[Extracted page text data]
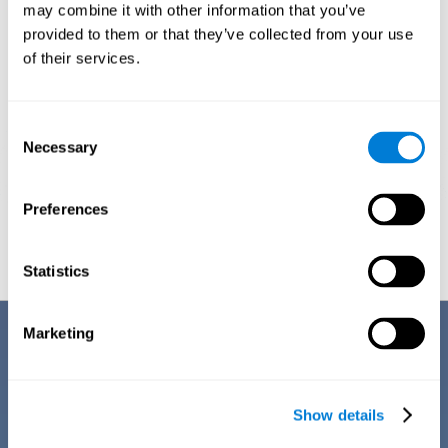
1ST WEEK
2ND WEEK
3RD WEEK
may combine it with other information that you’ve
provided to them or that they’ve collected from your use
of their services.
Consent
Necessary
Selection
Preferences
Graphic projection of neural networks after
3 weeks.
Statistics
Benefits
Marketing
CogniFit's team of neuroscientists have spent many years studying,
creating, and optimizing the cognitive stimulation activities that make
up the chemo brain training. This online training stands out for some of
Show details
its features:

▸ **WHAT TO WORK ON**
Keep the pictures out while you retype all of the data above exactly as it appears.

▸ **ANSWER SPACE**
1ST WEEK
2ND WEEK
3RD WEEK
may combine it with other information that you’ve
provided to them or that they’ve collected from your use
of their services.
Consent
Necessary
Selection
Preferences
Graphic projection of neural networks after
3 weeks.
Statistics
Benefits
Marketing
CogniFit's team of neuroscientists have spent many years studying,
creating, and optimizing the cognitive stimulation activities that make
up the chemo brain training. This online training stands out for some of
Show details
its features:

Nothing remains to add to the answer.